Unlike most HIV prevention drugs in development, GRFT is a non-ARV inhibitor of HIV, which means that it does not inhibit steps in the HIV lifecycle within cells.
Q: Why do you think Griffithsin has potential as a multipurpose prevention technology?
A: When combined with carrageenan, a natural product derived from seaweed with potent activity against HPV, cell-based tests revealed that the combination has better antiviral activity against HSV-2 and HPV than either compound alone. We also found that a griffithsin/carrageenan (GRFT/CG) combination gel product could prevent HSV-2 infection in mice better than either compound alone.
Recently, our research has shown that, when formulated as a fast-dissolving insert and applied vaginally, GRFT/CG has the potential to prevent HIV, HSV-2, and HPV infection in animals.
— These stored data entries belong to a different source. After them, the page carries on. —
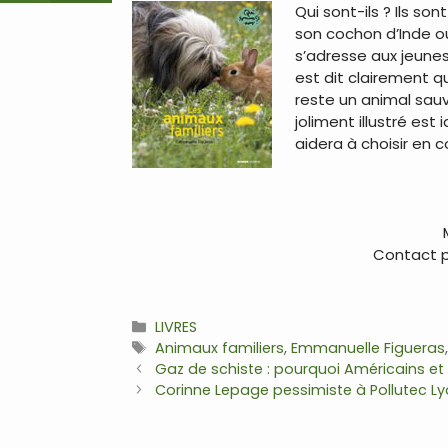
Qui sont-ils ? Ils so
son cochon d’Inde ou
s’adresse aux jeunes 
est dit clairement 
reste un animal sauva
joliment illustré est
aidera à choisir en 
…
Contact pr
Catégories
LIVRES
Étiquettes
Animaux familiers
,
Emmanuelle Figueras
Navigation
Gaz de schiste : pourquoi Américains et
des
Corinne Lepage pessimiste à Pollutec L
articles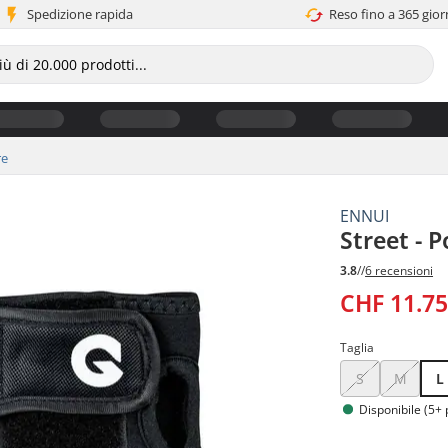
Spedizione rapida
Reso fino a 365 gior
re
ENNUI
Street - P
3.8
//
6 recensioni
CHF 11.7
Taglia
S
M
L
Disponibile (5+ 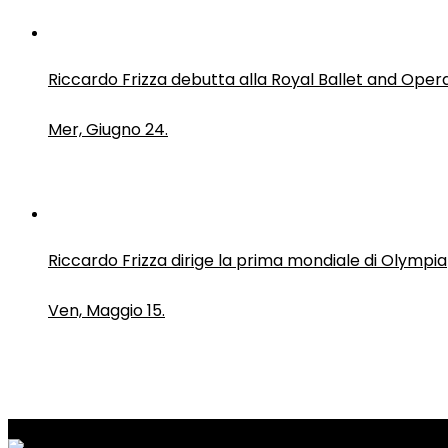
Riccardo Frizza debutta alla Royal Ballet and Oper
Mer, Giugno 24.
Riccardo Frizza dirige la prima mondiale di Olympia
Ven, Maggio 15.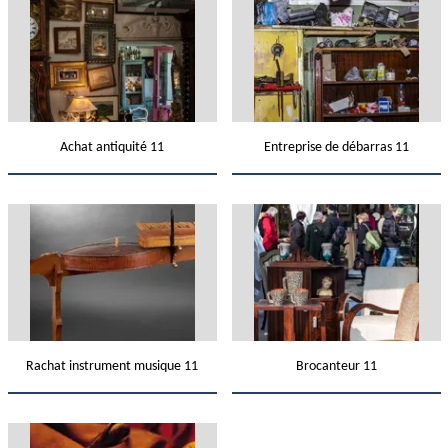
Achat antiquité 11
Entreprise de débarras 11
Rachat instrument musique 11
Brocanteur 11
We are working now to test the addition of a contraceptive to the GRFT/CG combination so that we could potentially develop a contraceptive multipurpose technology that targets both STIs and pregnancy.
Q: Why did the Council choose to investigate this compound?
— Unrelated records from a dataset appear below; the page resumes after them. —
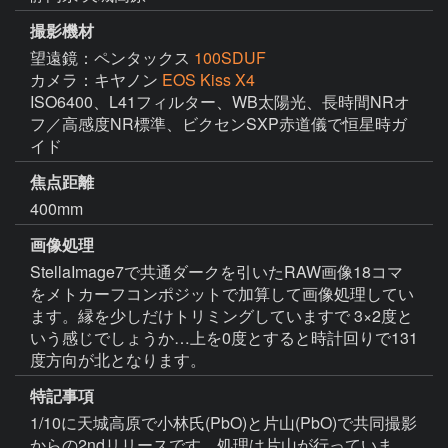
撮影機材
望遠鏡：ペンタックス
100SDUF
カメラ：キヤノン
EOS Kiss X4
ISO6400、L41フィルター、WB太陽光、長時間NRオ
フ／高感度NR標準、ビクセンSXP赤道儀で恒星時ガ
イド
焦点距離
400mm
画像処理
StellaImage7で共通ダークを引いたRAW画像18コマ
をメトカーフコンポジットで加算して画像処理してい
ます。縁を少しだけトリミングしていますで 3×2度と
いう感じでしょうか…上を0度とすると時計回りで131
度方向が北となります。
特記事項
1/10に天城高原で小林氏(PbO)と片山(PbO)で共同撮影
からの2ndリリースです。処理は片山が行っていま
A: Much of the microbicide/multipurpose technology field has been and is currently focused on ARV products. We decided to buck that trend and enter the less crowded non-ARV space to potentially offer safer, more convenient, and more cost-effective HIV/STI prevention options to men and women. The Council had not worked on protein-based inhibitors previously, so our scientists were eager to explore this new class of inhibitors and expand the tools in our chemistry toolbox. We chose to explore griffithsin because it’s a safe, broad spectrum, non-ARV inhibitor that has potent activity against ARV-resistant HIV strains.
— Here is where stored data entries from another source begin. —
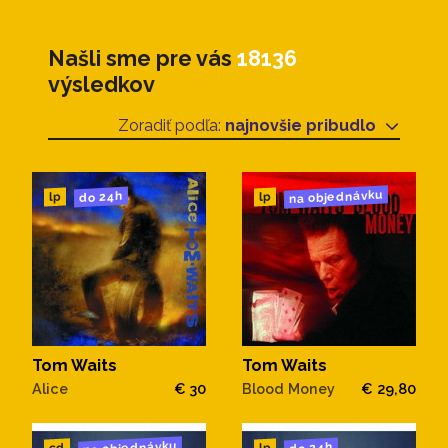
Našli sme pre vás
18136
výsledkov
Zoradiť podľa:
najnovšie pribudlo
na objednávku
do 24h
lp
lp
Tom Waits
Tom Waits
Alice
€ 30
Blood Money
€ 29,80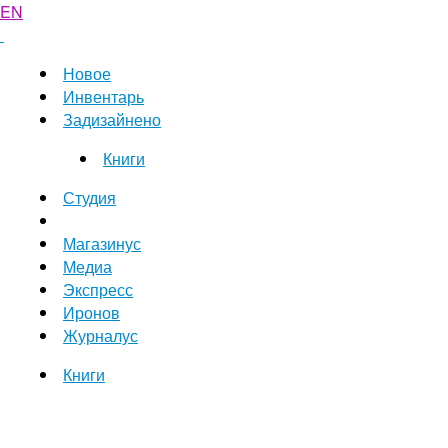
EN
Новое
Инвентарь
Задизайнено
Книги
Студия
Магазинус
Медиа
Экспресс
Иронов
Журналус
Книги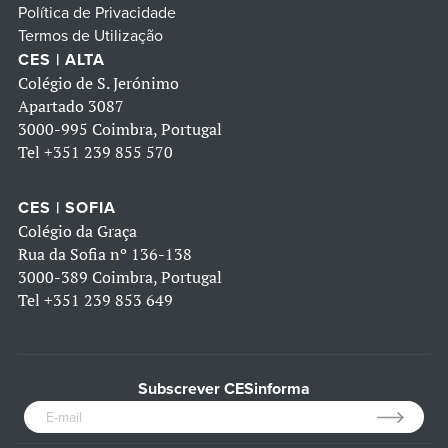
Política de Privacidade
Termos de Utilização
CES | ALTA
Colégio de S. Jerónimo
Apartado 3087
3000-995 Coimbra, Portugal
Tel
+351 239 855 570
CES | SOFIA
Colégio da Graça
Rua da Sofia nº 136-138
3000-389 Coimbra, Portugal
Tel
+351 239 853 649
Subscrever CESinforma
Q: Why would a non-antiretroviral be an important compound to add to the HIV prevention toolbox?
A: HIV prevention products containing a non-ARV inhibitor like griffithsin would complement the ARV-based product offerings and provide advantages that might make the non-ARV griffithsin product more accessible and acceptable to users. Use of ARVs for HIV prevention requires HIV screening before and during use, which may pose a barrier to access in low-resource/high-demand settings and lead to HIV-resistant infections if ARV products are used by HIV positive individuals. A non-ARV microbicide could eliminate the need for HIV screening, help to reduce the emergence of drug-resistant HIV types, and be provided over-the-counter once safety in HIV-infected individuals is demonstrated.
Q: Why should the sexual and reproductive health community be excited about the potential of a griffithsin-based multipurpose technology?
A: In only five years of studying griffithsin, we were able to complete the first-in-human clinical trial of the compound, and we found that a gel containing griffithsin/carrageenan (GRFT/CG) gel is safe for vaginal use for up to 14 days.
There were no safety signals, and no GRFT was detected in plasma. This valuable clinical experience with a GRFT microbicide sets the stage for our next proposed clinical study: a Phase 1 study to test the safety, pharmacokinetics/dynamics, and acceptability of a GRFT/CG fast dissolving insert for use at or around the time of sex. We are also developing a sustained-release product for women who want continuous protection from HIV and other viral pathogens.
Dr. Zydowsky oversees four laboratories dedicated to understanding the biological mechanisms by which HIV and other sexually transmitted infections are acquired and progress to develop multipurpose prevention technologies (MPTs) that deliver both microbicides and contraceptives. His lab has been studying GRFT since 2013 and multipurpose prevention technologies generally for more than 11 years.